Now that I’ve covered all forms of the straight line equations (except one), we must look at the general form of the equation of the straight line.

That is to mean, what kind of an equation would represent a straight line? And what kind wouldn’t?

There can be all sorts of equations.. like x + 5y – 6 = 0, xy = 3 and x2 + y= 4. Which of these would represent a straight line? And which of them will not?

I claim that an equation of the form Ax + By + C = 0, will represent a straight line. Here A, B, C are arbitrary constants (A and B cannot be both 0), and x and y are variables (which are the coordinates of points on the line)

Here’s a proof..

Suppose B≠0, then after dividing the equation by B and rearranging the terms we get y = (-A/B) x + (-C/B).

By putting -A/B = m and -C/B = c, the above equation becomes y = mx + c. This looks familiar, doesn’t it?

This is a line of slope ‘m’, and y-intercept ‘c’, as we derived here. Therefore, the equation Ax + By + C = 0 represents a line with slope ‘-A/B’ and y-intercept ‘-C/B’.

In case B = 0, then the equation will become x = -C/A. If we put -C/A = a, then the equation becomes x = a, which represents a line parallel to the Y axis (explained here).

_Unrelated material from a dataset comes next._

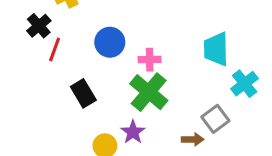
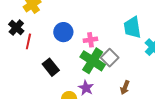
gray square: (215, 119) -> (110, 58), moved
brown arrow: (193, 139) -> (125, 87), turned 120

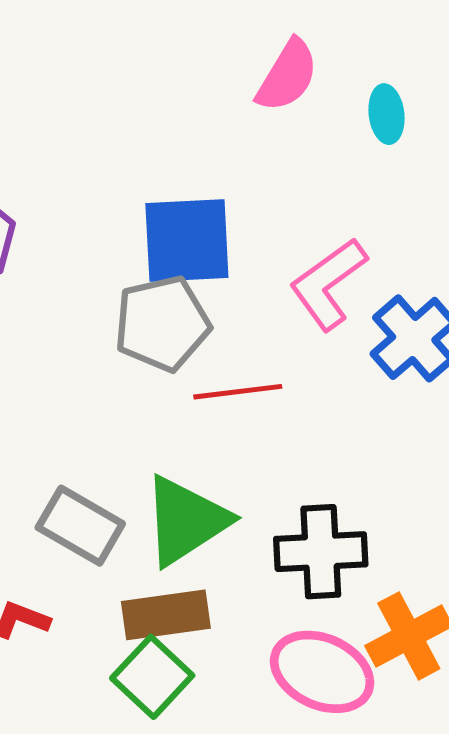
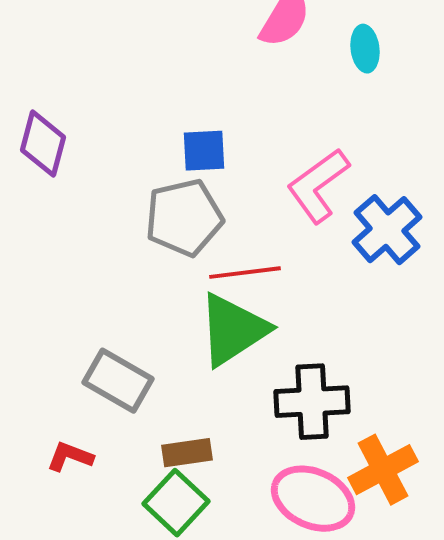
blue square: (187, 240) -> (204, 151), size x0.6
green triangle: (186, 521) -> (233, 330), moved
brown rectangle: (166, 615) -> (187, 453), size x0.7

Similarly, the equation can be transformed into something like $$\frac{x}{(-C/A)} + \frac{y}{(-C/B)} = 1$$ which is again a line, which has intercepts ‘-C/A’ and ‘-C/B’ on the coordinate axes (explained here).

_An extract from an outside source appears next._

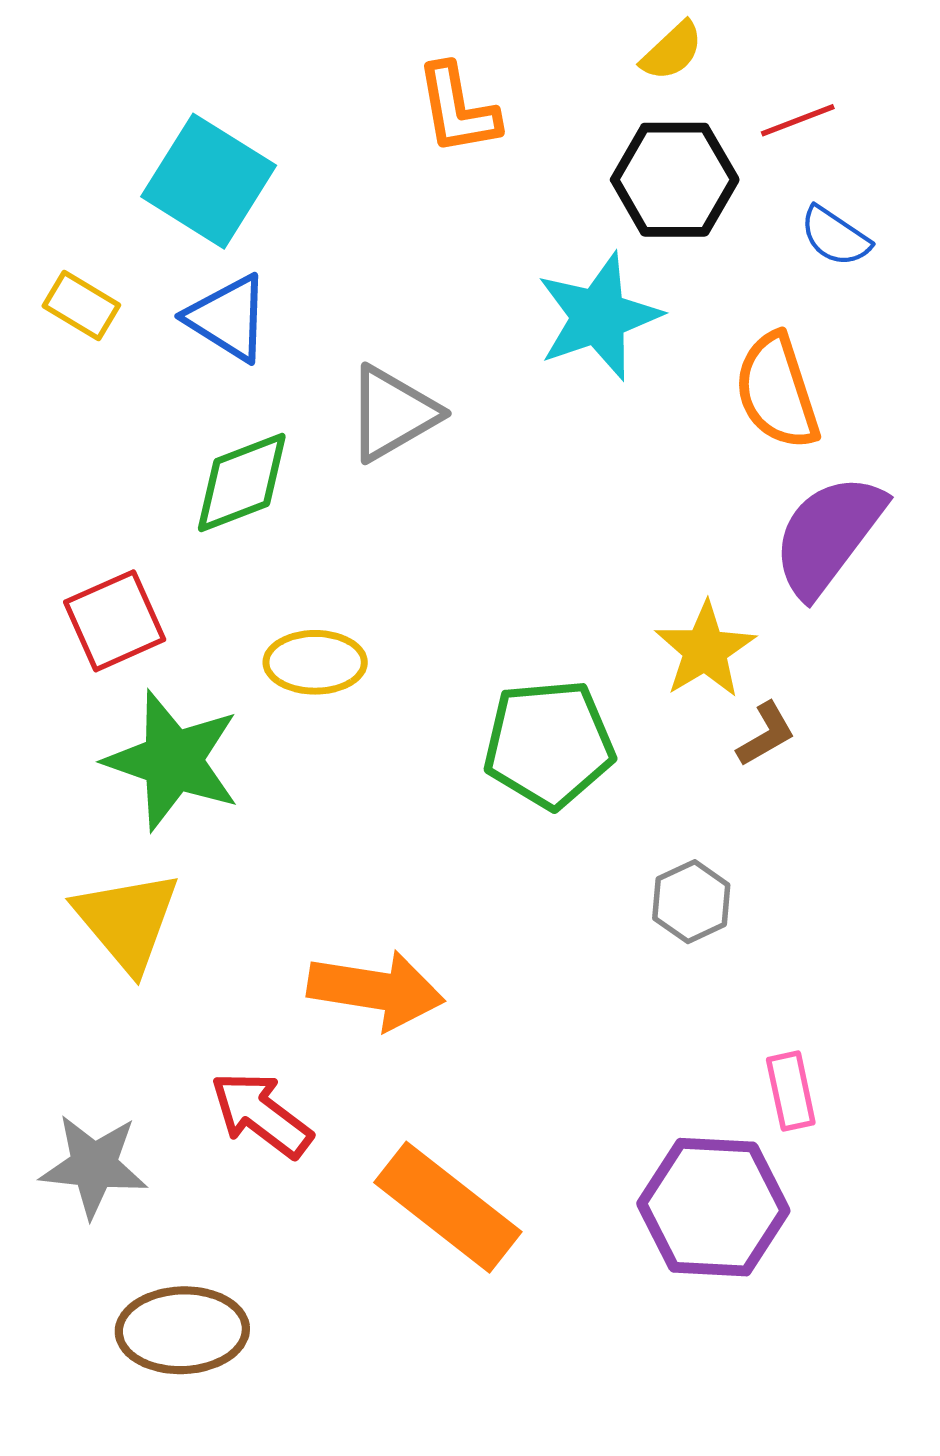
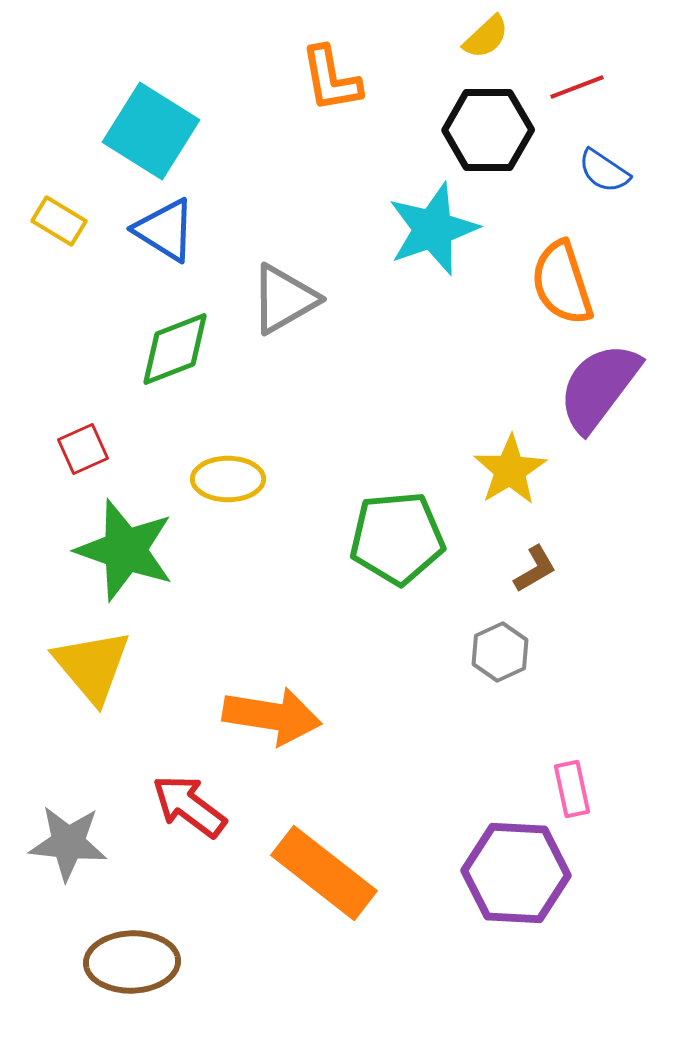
red square: (115, 621) -> (83, 449), size x0.7
brown L-shape: (766, 734) -> (535, 569), moved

Therefore, the equation Ax + By + C = 0 represents a straight line.

But what if we hadn’t derived these equations previously?

I’ll give one more proof.

The idea is to prove that any three points taken on the curve represented by Ax + By + C = 0 are collinear. Because if they are, then that curve can be nothing else but a line !

Let P(x1,y1) and Q(x2,y2) and R(x3,y3) be any three points on the curve whose equation is Ax + By + C = 0.

Then the coordinates of these three points must satisfy the equation. We get the following three relations.

Ax1 + By1 + C = 0 (I), Ax2 + By2 + C = 0 (II), Ax3 + By3 + C = 0 (III)

Now, the aim is to prove that, if these relations hold true, then the points must be collinear (we have many methods to do that).

Subtracting (I) from (II), we get A(x2-x1) = B(y2-y1) or (y2-y1)/(x2-x1) = A/B.

Similarly, after subtracting (II) from (III), we get (y3-y2)/(x3-x2) = A/B.

We therefore have (y2-y1)/(x2-x1) = (y3-y2)/(x3-x2), which on rearranging gives x1(y2-y3)+x2(y3-y1)+x3(y1-y2)=0.

On dividing this by 2, we get 1/2[x1(y2-y3)+x2(y3-y1)+x3(y1-y2)] = 0. This means that the area of the triangle PQR is 0, proving that the points are collinear. (We’ve done something like this previously)

And we’re done! We took 3 random points on the curve, and proved that those 3 points are collinear. This can only be possible if the curve is a line. Therefore, the equation Ax + By + C = 0 must represent a line.

Phew ! This might be a little too complex for you. Read it once again, and again once more. Things will get better.

## Lesson Summary

1. Any equation of the form Ax + By + C = 0 (i.e. a linear equation in one or two variables), will represent a straight line on the X-Y plane, where both A and B should not be zero.